Amazing, keep walking even if you can only go for a quick one! Great job


----------



## xymenah (Jul 1, 2011)

That is great! Sometimes it only takes a little change to do allot. I don't dare step on the scales right now its just depressing. I've yo-yoed the last eight years so much. Guess thats what depression does for you.


----------



## citylights (Jul 3, 2009)

Mixed bag --- awesome!!!!

xymenah -- don't beat yourself up -- it ain't easy! Depression is awful, and antidpressants all make you gain weight.....


----------



## TheMixedBag (Oct 16, 2010)

I've gained close to 10lb a year on average since I was 12. I've never actually lost weight before, with the exception of 30lb I lost in the first trimester of pregnancy (kept it off-I was roughly 250 at the time). My goal was 90-100lb, and if this keeps up I may manage to lose it by the end of this year.

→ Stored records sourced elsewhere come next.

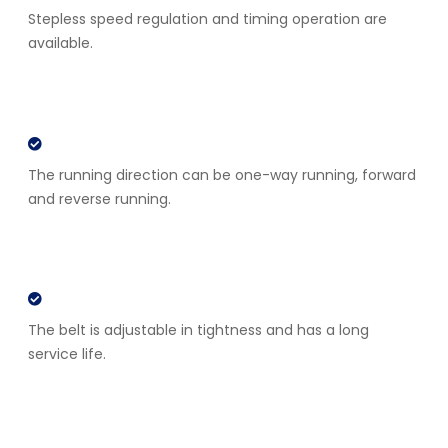
Stepless speed regulation and timing operation are
available.
The running direction can be one-way running, forward
and reverse running.
The belt is adjustable in tightness and has a long
service life.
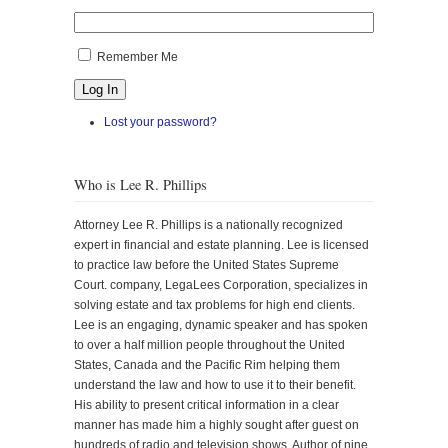
Remember Me
Log In
Lost your password?
Who is Lee R. Phillips
Attorney Lee R. Phillips is a nationally recognized
expert in financial and estate planning. Lee is licensed
to practice law before the United States Supreme
Court. company, LegaLees Corporation, specializes in
solving estate and tax problems for high end clients.
Lee is an engaging, dynamic speaker and has spoken
to over a half million people throughout the United
States, Canada and the Pacific Rim helping them
understand the law and how to use it to their benefit.
His ability to present critical information in a clear
manner has made him a highly sought after guest on
hundreds of radio and television shows. Author of nine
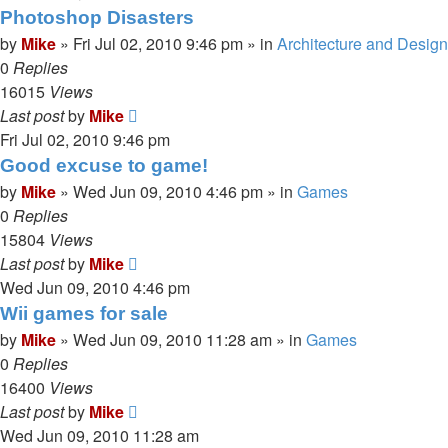
Photoshop Disasters
by
Mike
»
Fri Jul 02, 2010 9:46 pm
» in
Architecture and Design
0
Replies
16015
Views
Last post
by
Mike
Fri Jul 02, 2010 9:46 pm
Good excuse to game!
by
Mike
»
Wed Jun 09, 2010 4:46 pm
» in
Games
0
Replies
15804
Views
Last post
by
Mike
Wed Jun 09, 2010 4:46 pm
Wii games for sale
by
Mike
»
Wed Jun 09, 2010 11:28 am
» in
Games
0
Replies
16400
Views
Last post
by
Mike
Wed Jun 09, 2010 11:28 am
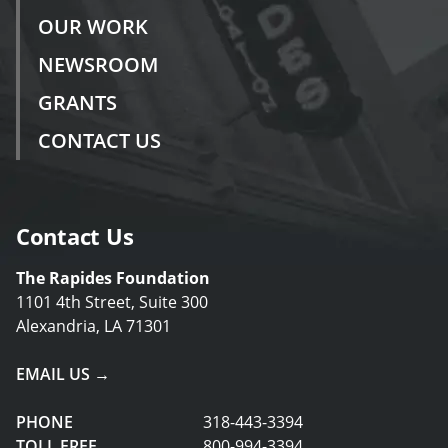
OUR WORK
NEWSROOM
GRANTS
CONTACT US
Contact Us
The Rapides Foundation
1101 4th Street, Suite 300
Alexandria, LA 71301
EMAIL US →
PHONE
318-443-3394
TOLL FREE
800-994-3394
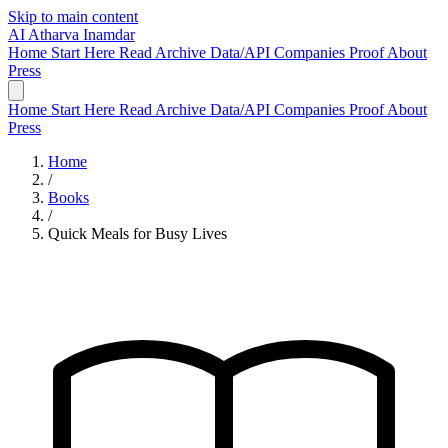
Skip to main content
AI
Atharva Inamdar
Home
Start Here
Read
Archive
Data/API
Companies
Proof
About
Press
Home
Start Here
Read
Archive
Data/API
Companies
Proof
About
Press
Home
/
Books
/
Quick Meals for Busy Lives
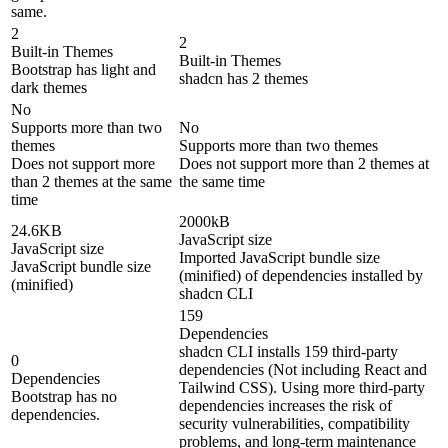
same.
2
2
Built-in Themes
Built-in Themes
Bootstrap has light and
shadcn has 2 themes
dark themes
No
Supports more than two
No
themes
Supports more than two themes
Does not support more
Does not support more than 2 themes at
than 2 themes at the same
the same time
time
2000kB
24.6KB
JavaScript size
JavaScript size
Imported JavaScript bundle size
JavaScript bundle size
(minified) of dependencies installed by
(minified)
shadcn CLI
159
Dependencies
shadcn CLI installs 159 third-party
0
dependencies (Not including React and
Dependencies
Tailwind CSS). Using more third-party
Bootstrap has no
dependencies increases the risk of
dependencies.
security vulnerabilities, compatibility
problems, and long-term maintenance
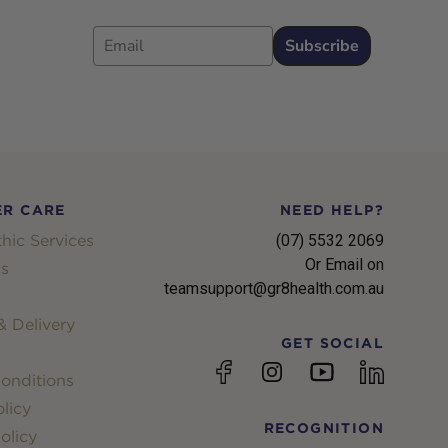
Email
Subscribe
R CARE
NEED HELP?
hic Services
(07) 5532 2069
Or Email on
s
teamsupport@gr8health.com.au
 Delivery
GET SOCIAL
YouTube
Facebook
Instagram
linkedin
onditions
licy
RECOGNITION
olicy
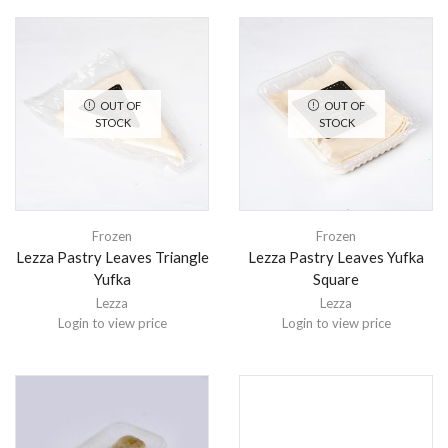
OUT OF
OUT OF
STOCK
STOCK
Frozen
Frozen
Lezza Pastry Leaves Triangle
Lezza Pastry Leaves Yufka
Yufka
Square
Lezza
Lezza
Login to view price
Login to view price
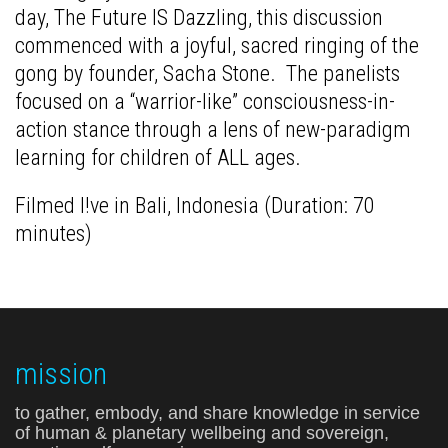
day, The Future IS Dazzling, this discussion
commenced with a joyful, sacred ringing of the
gong by founder, Sacha Stone. The panelists
focused on a “warrior-like” consciousness-in-
action stance through a lens of new-paradigm
learning for children of ALL ages.
Filmed l!ve in Bali, Indonesia (Duration: 70
minutes)
mission
to gather, embody, and share knowledge in service
of human & planetary wellbeing and sovereign,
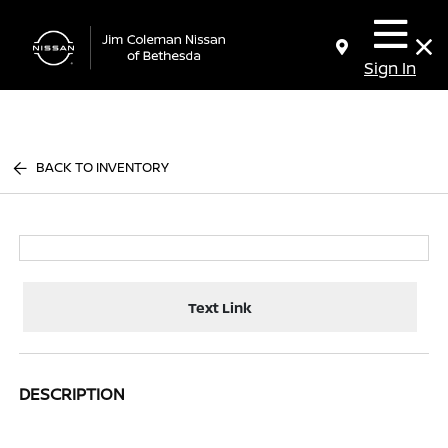
Sign In
BACK TO INVENTORY
Text Link
DESCRIPTION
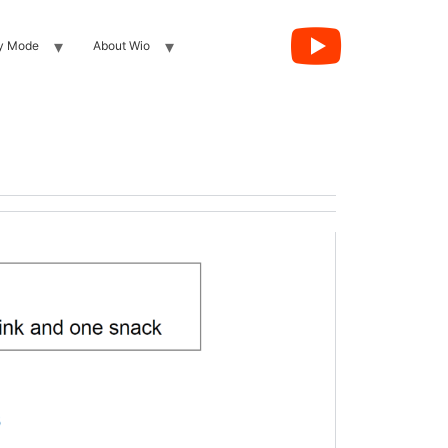
y Mode
About Wio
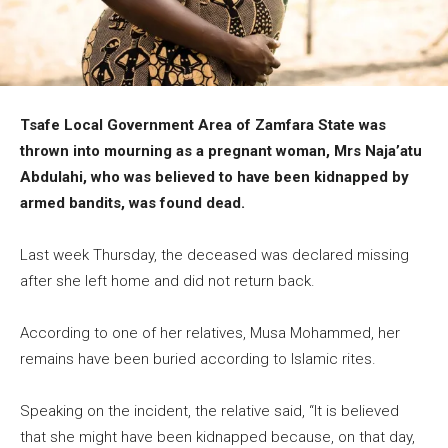
Tsafe Local Government Area of Zamfara State was
thrown into mourning as a pregnant woman, Mrs Naja’atu
Abdulahi, who was believed to have been kidnapped by
armed bandits, was found dead.
Last week Thursday, the deceased was declared missing
after she left home and did not return back.
According to one of her relatives, Musa Mohammed, her
remains have been buried according to Islamic rites.
Speaking on the incident, the relative said, “It is believed
that she might have been kidnapped because, on that day,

At the moment my goal is to start biking the 5 miles to work this summer. My Marine friend wants me to start running with him, but I just don't see that going over too well...


----------



## KW Farms (Jun 21, 2008)

Good for you! I bet that was exciting when you realized how much you lost!! :hi5:


----------



## TheMixedBag (Oct 16, 2010)

I was absolutely convinced the scale was broken. Far as I could tell just by looking, I was sure I was still well over 200.

Fitting into size 14s kind of made it sink in, though. I knew I was losing something, my work pants needed a belt all the time, but I figured 10lb or so could do that.


----------



## Used2bmimi (Oct 3, 2012)

Oh yay! Congratulations! I have always believed that too much weighing is a bad thing. People obsess over a pound or two. The way you did it was so much healthier. And what a happy surprise! Congratulations again! You should be very happy and proud.


----------



## MsScamp (Feb 1, 2010)

TheMixedBag said:


> So tell me-how do you drop 50lb without noticing at all?


Actually it isn't all that difficult. The key is to stay busy, not weigh yourself, and not obsess about your weight. If this sounds flippant I'm sorry - I'm actually quite serious. Congratulations!!! :fireworks: :fireworks:

PS Thanks for giving me a good reason to use that little fireworks emoticon. I've been wanting to try it out but it always seemed inappropriate until now.


----------